MATERIALS PROVIDED:
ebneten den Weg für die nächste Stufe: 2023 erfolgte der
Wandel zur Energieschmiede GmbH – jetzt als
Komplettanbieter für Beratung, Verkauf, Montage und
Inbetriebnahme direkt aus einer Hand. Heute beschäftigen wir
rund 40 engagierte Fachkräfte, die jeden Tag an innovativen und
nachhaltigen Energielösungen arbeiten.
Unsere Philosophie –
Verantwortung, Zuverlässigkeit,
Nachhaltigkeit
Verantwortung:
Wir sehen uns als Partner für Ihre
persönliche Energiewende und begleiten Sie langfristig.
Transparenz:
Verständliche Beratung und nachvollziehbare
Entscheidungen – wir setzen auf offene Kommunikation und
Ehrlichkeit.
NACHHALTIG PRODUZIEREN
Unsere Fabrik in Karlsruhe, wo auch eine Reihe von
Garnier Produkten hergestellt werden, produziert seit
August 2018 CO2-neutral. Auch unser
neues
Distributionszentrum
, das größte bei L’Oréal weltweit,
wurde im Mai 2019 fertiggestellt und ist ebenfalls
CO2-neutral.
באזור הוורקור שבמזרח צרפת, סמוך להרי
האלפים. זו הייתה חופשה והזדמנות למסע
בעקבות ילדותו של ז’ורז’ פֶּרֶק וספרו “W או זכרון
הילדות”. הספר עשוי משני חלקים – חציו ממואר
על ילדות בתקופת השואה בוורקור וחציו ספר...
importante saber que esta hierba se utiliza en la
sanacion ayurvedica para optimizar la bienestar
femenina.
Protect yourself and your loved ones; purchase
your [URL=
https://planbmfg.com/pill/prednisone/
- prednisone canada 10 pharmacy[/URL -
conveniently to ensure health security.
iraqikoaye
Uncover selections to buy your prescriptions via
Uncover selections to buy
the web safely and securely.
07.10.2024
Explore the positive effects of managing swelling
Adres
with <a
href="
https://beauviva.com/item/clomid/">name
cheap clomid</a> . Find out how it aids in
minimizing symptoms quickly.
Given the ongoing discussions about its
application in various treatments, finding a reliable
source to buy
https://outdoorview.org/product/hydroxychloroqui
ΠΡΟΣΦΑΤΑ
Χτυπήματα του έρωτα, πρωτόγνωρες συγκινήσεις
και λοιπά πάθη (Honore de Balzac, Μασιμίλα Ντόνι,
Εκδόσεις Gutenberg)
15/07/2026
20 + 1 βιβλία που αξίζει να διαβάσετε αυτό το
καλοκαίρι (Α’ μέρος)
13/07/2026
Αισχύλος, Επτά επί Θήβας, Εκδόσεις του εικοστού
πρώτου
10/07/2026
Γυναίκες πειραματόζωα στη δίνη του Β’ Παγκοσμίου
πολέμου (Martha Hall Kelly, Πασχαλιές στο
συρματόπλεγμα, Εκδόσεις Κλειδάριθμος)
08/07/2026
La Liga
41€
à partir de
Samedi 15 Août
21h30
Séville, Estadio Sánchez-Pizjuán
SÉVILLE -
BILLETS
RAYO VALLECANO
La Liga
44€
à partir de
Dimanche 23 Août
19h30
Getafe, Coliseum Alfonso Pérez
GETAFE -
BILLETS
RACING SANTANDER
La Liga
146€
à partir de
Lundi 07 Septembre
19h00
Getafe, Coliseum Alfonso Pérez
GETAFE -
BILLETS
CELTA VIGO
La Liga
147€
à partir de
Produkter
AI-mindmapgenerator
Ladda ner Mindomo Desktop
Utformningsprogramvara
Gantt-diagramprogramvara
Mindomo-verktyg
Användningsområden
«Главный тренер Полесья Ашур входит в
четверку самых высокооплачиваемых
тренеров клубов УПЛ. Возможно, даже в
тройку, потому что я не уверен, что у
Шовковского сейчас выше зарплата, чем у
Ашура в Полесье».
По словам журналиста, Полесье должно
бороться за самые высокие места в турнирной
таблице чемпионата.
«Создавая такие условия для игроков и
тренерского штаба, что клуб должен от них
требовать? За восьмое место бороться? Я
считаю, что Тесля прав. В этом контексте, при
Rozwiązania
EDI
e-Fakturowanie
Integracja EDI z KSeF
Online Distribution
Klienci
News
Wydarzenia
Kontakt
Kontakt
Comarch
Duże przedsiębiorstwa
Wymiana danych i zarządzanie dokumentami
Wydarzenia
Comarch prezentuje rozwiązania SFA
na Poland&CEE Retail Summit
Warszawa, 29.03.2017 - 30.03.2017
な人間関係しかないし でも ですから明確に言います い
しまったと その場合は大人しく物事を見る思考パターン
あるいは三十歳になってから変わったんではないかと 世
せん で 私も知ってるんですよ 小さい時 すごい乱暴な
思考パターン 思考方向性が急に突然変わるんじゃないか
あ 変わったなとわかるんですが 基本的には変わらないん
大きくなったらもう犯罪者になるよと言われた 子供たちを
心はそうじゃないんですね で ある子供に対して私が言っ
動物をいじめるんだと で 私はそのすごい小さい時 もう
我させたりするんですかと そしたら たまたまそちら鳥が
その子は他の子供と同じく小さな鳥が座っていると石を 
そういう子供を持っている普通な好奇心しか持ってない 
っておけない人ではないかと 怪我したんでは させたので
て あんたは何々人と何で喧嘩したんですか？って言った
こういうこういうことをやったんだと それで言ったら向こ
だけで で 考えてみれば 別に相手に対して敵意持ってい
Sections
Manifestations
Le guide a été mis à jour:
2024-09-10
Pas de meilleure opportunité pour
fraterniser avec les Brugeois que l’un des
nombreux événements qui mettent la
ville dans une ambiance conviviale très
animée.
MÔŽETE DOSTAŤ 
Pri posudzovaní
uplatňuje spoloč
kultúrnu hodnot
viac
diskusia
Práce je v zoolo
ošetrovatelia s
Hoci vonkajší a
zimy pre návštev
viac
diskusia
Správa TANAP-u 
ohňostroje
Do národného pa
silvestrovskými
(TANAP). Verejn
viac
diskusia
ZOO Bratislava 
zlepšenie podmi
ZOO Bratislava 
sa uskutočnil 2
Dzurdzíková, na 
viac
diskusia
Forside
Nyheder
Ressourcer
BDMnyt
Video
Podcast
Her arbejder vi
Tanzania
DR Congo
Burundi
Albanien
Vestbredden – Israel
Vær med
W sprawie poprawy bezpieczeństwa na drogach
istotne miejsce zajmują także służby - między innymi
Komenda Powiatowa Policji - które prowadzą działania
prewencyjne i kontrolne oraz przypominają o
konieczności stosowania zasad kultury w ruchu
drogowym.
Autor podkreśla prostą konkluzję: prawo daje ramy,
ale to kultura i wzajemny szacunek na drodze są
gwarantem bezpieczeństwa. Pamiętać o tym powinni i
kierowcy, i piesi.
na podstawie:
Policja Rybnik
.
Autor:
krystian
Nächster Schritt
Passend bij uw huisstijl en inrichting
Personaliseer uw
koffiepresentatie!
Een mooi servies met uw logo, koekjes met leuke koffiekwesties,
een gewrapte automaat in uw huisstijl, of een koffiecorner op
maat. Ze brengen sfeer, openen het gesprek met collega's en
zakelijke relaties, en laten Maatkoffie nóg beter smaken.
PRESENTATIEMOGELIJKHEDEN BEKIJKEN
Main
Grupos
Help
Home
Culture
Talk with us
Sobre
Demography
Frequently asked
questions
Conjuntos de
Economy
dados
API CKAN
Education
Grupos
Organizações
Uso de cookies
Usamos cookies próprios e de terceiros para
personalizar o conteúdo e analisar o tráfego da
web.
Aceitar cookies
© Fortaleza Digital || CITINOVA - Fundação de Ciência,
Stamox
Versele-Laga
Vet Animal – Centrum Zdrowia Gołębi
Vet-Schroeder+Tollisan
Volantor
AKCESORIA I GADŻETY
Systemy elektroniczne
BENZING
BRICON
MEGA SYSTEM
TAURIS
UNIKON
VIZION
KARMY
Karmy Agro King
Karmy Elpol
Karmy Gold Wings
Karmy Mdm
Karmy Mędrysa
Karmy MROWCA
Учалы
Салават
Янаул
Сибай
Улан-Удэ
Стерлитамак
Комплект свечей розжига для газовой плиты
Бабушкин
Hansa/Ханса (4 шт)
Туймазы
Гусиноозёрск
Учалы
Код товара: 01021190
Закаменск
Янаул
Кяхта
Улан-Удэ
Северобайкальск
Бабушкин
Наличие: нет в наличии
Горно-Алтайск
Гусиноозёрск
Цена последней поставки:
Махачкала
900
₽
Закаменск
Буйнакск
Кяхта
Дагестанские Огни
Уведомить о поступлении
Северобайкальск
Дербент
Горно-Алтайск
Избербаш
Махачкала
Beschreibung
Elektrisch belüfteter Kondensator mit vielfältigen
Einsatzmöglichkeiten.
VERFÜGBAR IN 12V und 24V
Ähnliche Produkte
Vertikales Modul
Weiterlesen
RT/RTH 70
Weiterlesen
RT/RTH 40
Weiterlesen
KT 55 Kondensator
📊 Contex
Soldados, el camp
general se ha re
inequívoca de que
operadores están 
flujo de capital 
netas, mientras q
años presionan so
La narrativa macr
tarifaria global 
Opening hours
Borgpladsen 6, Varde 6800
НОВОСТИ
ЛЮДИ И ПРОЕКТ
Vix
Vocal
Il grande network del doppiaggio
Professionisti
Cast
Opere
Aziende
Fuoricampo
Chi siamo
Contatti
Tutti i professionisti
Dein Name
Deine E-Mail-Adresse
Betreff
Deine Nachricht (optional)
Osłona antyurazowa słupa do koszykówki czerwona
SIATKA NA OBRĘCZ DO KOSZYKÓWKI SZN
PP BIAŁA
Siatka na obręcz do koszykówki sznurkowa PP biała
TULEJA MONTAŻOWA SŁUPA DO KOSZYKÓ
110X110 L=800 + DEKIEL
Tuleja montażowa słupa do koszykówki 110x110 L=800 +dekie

WHAT IS BEING ASKED:
Please return only the lines above, starting at the line that has "Duże przedsiębiorstwa" and ending at the line that has "maat. Ze brengen", keeping both and leaving each one unchanged.

RESULT:
Duże przedsiębiorstwa
Wymiana danych i zarządzanie dokumentami
Wydarzenia
Comarch prezentuje rozwiązania SFA
na Poland&CEE Retail Summit
Warszawa, 29.03.2017 - 30.03.2017
な人間関係しかないし でも ですから明確に言います い
しまったと その場合は大人しく物事を見る思考パターン
あるいは三十歳になってから変わったんではないかと 世
せん で 私も知ってるんですよ 小さい時 すごい乱暴な
思考パターン 思考方向性が急に突然変わるんじゃないか
あ 変わったなとわかるんですが 基本的には変わらないん
大きくなったらもう犯罪者になるよと言われた 子供たちを
心はそうじゃないんですね で ある子供に対して私が言っ
動物をいじめるんだと で 私はそのすごい小さい時 もう
我させたりするんですかと そしたら たまたまそちら鳥が
その子は他の子供と同じく小さな鳥が座っていると石を 
そういう子供を持っている普通な好奇心しか持ってない 
っておけない人ではないかと 怪我したんでは させたので
て あんたは何々人と何で喧嘩したんですか？って言った
こういうこういうことをやったんだと それで言ったら向こ
だけで で 考えてみれば 別に相手に対して敵意持ってい
Sections
Manifestations
Le guide a été mis à jour:
2024-09-10
Pas de meilleure opportunité pour
fraterniser avec les Brugeois que l’un des
nombreux événements qui mettent la
ville dans une ambiance conviviale très
animée.
MÔŽETE DOSTAŤ 
Pri posudzovaní
uplatňuje spoloč
kultúrnu hodnot
viac
diskusia
Práce je v zoolo
ošetrovatelia s
Hoci vonkajší a
zimy pre návštev
viac
diskusia
Správa TANAP-u 
ohňostroje
Do národného pa
silvestrovskými
(TANAP). Verejn
viac
diskusia
ZOO Bratislava 
zlepšenie podmi
ZOO Bratislava 
sa uskutočnil 2
Dzurdzíková, na 
viac
diskusia
Forside
Nyheder
Ressourcer
BDMnyt
Video
Podcast
Her arbejder vi
Tanzania
DR Congo
Burundi
Albanien
Vestbredden – Israel
Vær med
W sprawie poprawy bezpieczeństwa na drogach
istotne miejsce zajmują także służby - między innymi
Komenda Powiatowa Policji - które prowadzą działania
prewencyjne i kontrolne oraz przypominają o
konieczności stosowania zasad kultury w ruchu
drogowym.
Autor podkreśla prostą konkluzję: prawo daje ramy,
ale to kultura i wzajemny szacunek na drodze są
gwarantem bezpieczeństwa. Pamiętać o tym powinni i
kierowcy, i piesi.
na podstawie:
Policja Rybnik
.
Autor:
krystian
Nächster Schritt
Passend bij uw huisstijl en inrichting
Personaliseer uw
koffiepresentatie!
Een mooi servies met uw logo, koekjes met leuke koffiekwesties,
een gewrapte automaat in uw huisstijl, of een koffiecorner op
maat. Ze brengen sfeer, openen het gesprek met collega's en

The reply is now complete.